L’office HLM de Bobigny revient sur la suppression des loyers !

Dans un courrier qui doit être distribué aux locataires, le président de l’OPH de Bobigny (Seine-Saint-Denis) explique qu’il n’est pas en mesure d’annuler les loyers d’avril, comme l’annonçait la mairie.

 Bobigny (Seine-Saint-Denis), ce mercredi 29 avril. 4 000 logements sociaux de la ville devaient être concernés par la mesure d’annulation des loyers d’avril.
Bobigny (Seine-Saint-Denis), ce mercredi 29 avril. 4 000 logements sociaux de la ville devaient être concernés par la mesure d’annulation des loyers d’avril. LP/H.H.

    « S'ils maintiennent les loyers, les gens vont péter un câble! Si vous aviez vu l'euphorie des locataires quand ils ont appris que le bailleur supprimait les loyers du mois d'avril … Ils ne vont quand même pas revenir sur leur promesse? » s'indigne un habitant de la cité Salvador-Allende à Bobigny (Seine-Saint-Denis). Ce jeune homme, qui vit avec sa mère, pensait économiser 700 euros ce mois-ci grâce à cette mesure.

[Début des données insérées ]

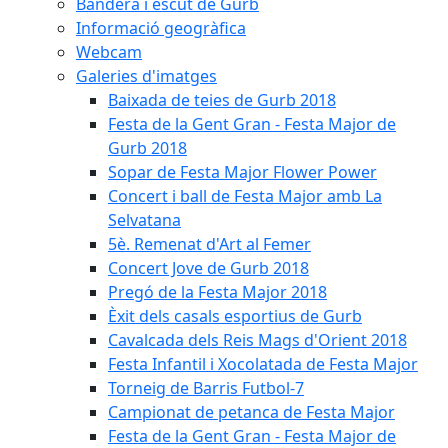
Bandera i escut de Gurb
Informació geogràfica
Webcam
Galeries d'imatges
Baixada de teies de Gurb 2018
Festa de la Gent Gran - Festa Major de
Gurb 2018
Sopar de Festa Major Flower Power
Concert i ball de Festa Major amb La
Selvatana
5è. Remenat d'Art al Femer
Concert Jove de Gurb 2018
Pregó de la Festa Major 2018
Èxit dels casals esportius de Gurb
Cavalcada dels Reis Mags d'Orient 2018
Festa Infantil i Xocolatada de Festa Major
Torneig de Barris Futbol-7
Campionat de petanca de Festa Major
Festa de la Gent Gran - Festa Major de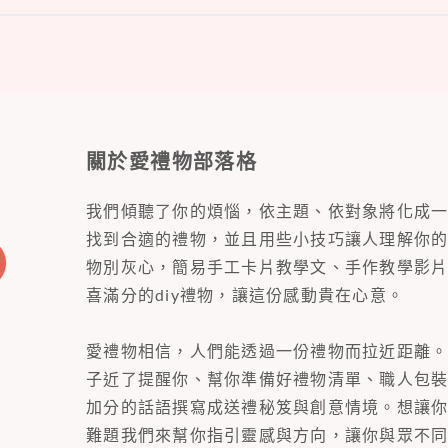
關於愛禮物部落格
我們傾聽了你的煩惱，依主題、依對象將化成
找到合適的禮物，並且用些小技巧讓人理解你
物別灰心，簡易手工卡片教學文、手作教學影
喜滿分的diy禮物，讓這份感動貴在心意。
愛禮物相信，人們能透過一份禮物而拉近距離
子近了提醒你、幫你準備好禮物清單、職人包
加分的話語撰寫成送禮秘笈與創意情境。想讓
難題我們來幫你指引靈感與方向，讓你與眾不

    Si la ville affirmait toujours, ce mercredi soir, en Une de son site Internet que l'Office public de l'habitat de la commune doit supprimer les loyers de ses locataires en avril pour les aider à affronter financièrement la crise sociale liée au Covid-19, le président de l'OPH - pourtant élu de la majorité sortante - émet de sérieux doutes.

    Le bailleur met en avant sa situation financière

    Dans un courrier rédigé ce mercredi à l'adresse des locataires de ses 4000 logements - et pour l'heure entre les mains des agents d'accueil de l'OPH, qui doivent le distribuer avec les avis d'échéance - Jonathan Berrebi affirme qu'il est impossible pour le bailleur public de mettre en œuvre cette mesure inédite.

    Il y met notamment en avant la fragilité juridique d'une telle décision, qui pourrait être annulée par le préfet.

    Jonathan Berrebi évoque aussi la situation financière compliquée de l'OPH, en plein plan de redressement. L'annulation des loyers priverait en effet le bailleur de 1,6 million ou plutôt de 800 000 euros de recettes - la mairie s'étant engagée à en financer la moitié.

    « Nous sommes toujours contraints par le protocole de retour d'aide à l'équilibre signé avec l'Etat et la mairie. L'impact négatif du non-respect de cet engagement serait considérable », précise-t-il.

    «Pourquoi la mairie a-t-elle annoncé cette suppression si rien n'était sûr ?»

    L'OPH fait effectivement l'objet d'un plan d'aide de la Caisse de garantie du logement locatif social (CGLSS). Cet établissement public lui a apporté un soutien financier sous réserve d'un certain nombre d'engagements. « En renonçant à ces ressources, l'OPH va se mettre dans une position délicate », estime Michel Ménard, le président de la CGLLS.

    « Pourquoi la mairie a-t-elle communiqué sur cette suppression si rien n'était sûr ? », interroge de son côté une membre de l'Amicale des locataires de la cité Allende. « L'OPH et la municipalité auraient dû se mettre d'accord avant. Maintenant qu'ils l'ont promis, ils ne peuvent plus revenir en arrière », juge-t-elle s'inquiétant tout de même des conséquences que cette décision aura sur les finances de l'OPH.

    « La mairie laisse entendre que l'office a plus d'argent car des travaux de rénovation ont été reportés à cause du confinement, mais il faudra bien les financer tôt ou tard. Cela fait des années qu'on les attend! »

    Exonération de loyers en mai, promet désormais la mairie

    La municipalité, elle, persiste et signe… en admettant toutefois que les locataires devront bien s'acquitter de leur loyer d'avril. « On n'a pas réussi à mettre cette mesure en œuvre pour ce mois-ci. Mais dès qu'un conseil d'administration extraordinaire de l'office se sera réuni et aura statué, la décision sera officielle. On pourra se diriger vers une exonération des loyers au mois de mai », affirme Mickaël Alves, collaborateur du cabinet du maire sortant Stéphane De Paoli.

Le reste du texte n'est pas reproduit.